* TASK OBJECTIVE
Only a number is required: how many lines of the material contain the string "dresi".

* MATERIAL SUPPLIED
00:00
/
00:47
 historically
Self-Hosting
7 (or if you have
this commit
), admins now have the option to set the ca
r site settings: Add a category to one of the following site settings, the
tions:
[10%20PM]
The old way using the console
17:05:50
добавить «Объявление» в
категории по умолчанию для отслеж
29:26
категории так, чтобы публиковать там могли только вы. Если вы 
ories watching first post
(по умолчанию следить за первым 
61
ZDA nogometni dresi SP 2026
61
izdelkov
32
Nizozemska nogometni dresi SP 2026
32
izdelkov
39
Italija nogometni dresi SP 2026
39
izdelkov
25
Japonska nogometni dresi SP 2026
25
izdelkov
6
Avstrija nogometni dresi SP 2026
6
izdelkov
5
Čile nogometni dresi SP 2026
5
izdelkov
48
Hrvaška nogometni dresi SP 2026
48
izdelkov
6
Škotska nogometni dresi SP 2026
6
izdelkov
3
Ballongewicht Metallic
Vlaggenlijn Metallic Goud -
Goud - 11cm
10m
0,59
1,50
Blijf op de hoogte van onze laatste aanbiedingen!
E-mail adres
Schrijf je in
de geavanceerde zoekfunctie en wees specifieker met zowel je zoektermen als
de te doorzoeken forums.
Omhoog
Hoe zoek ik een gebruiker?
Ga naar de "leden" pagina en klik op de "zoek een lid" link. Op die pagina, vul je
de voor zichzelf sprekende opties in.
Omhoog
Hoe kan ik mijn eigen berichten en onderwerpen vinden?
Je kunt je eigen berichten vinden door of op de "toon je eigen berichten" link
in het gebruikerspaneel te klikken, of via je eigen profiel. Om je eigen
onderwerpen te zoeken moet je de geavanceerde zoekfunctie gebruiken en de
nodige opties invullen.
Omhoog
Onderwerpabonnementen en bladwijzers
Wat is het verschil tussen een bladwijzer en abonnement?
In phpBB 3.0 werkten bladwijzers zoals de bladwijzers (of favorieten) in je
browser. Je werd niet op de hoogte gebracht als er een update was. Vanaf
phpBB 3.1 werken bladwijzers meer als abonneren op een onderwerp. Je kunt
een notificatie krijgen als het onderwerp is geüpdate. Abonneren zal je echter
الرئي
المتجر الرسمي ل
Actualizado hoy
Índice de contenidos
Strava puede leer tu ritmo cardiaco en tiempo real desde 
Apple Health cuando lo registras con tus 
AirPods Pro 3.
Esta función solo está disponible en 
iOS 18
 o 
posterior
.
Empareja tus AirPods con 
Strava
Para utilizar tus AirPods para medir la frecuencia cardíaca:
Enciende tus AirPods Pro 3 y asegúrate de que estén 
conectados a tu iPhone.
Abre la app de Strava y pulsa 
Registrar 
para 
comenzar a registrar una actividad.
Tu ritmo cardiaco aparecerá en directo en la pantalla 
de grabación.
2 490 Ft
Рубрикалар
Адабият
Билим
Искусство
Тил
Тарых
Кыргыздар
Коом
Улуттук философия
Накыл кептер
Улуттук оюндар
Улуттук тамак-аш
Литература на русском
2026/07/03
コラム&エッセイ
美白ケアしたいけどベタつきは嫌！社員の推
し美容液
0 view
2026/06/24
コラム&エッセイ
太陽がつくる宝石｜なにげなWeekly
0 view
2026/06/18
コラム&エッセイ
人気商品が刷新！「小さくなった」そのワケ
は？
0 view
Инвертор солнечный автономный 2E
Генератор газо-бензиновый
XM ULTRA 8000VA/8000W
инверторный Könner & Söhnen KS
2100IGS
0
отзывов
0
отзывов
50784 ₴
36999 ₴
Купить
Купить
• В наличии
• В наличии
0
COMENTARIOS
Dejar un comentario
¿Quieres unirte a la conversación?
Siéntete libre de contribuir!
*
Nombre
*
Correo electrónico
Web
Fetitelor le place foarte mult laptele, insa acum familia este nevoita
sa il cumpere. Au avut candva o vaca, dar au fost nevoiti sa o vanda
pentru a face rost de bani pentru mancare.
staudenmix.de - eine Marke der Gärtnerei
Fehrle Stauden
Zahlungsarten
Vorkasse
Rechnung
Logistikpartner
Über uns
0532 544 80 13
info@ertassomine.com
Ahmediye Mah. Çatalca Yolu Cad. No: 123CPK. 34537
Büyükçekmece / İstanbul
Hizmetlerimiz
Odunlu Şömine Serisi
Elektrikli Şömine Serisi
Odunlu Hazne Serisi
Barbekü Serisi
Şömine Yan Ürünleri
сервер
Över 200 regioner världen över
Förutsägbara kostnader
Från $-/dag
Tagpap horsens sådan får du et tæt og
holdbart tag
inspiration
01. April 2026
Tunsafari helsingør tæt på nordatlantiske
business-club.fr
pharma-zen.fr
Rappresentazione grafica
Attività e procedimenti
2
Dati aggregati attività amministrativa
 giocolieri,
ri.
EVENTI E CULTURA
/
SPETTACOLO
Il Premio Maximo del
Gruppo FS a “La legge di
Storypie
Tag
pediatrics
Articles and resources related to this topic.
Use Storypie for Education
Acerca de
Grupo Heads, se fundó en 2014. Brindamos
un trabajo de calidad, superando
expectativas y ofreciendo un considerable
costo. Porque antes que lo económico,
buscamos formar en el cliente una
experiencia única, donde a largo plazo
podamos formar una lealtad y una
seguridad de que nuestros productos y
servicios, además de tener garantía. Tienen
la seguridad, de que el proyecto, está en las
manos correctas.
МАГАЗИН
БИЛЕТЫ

* EXERCISE RESPONSE
8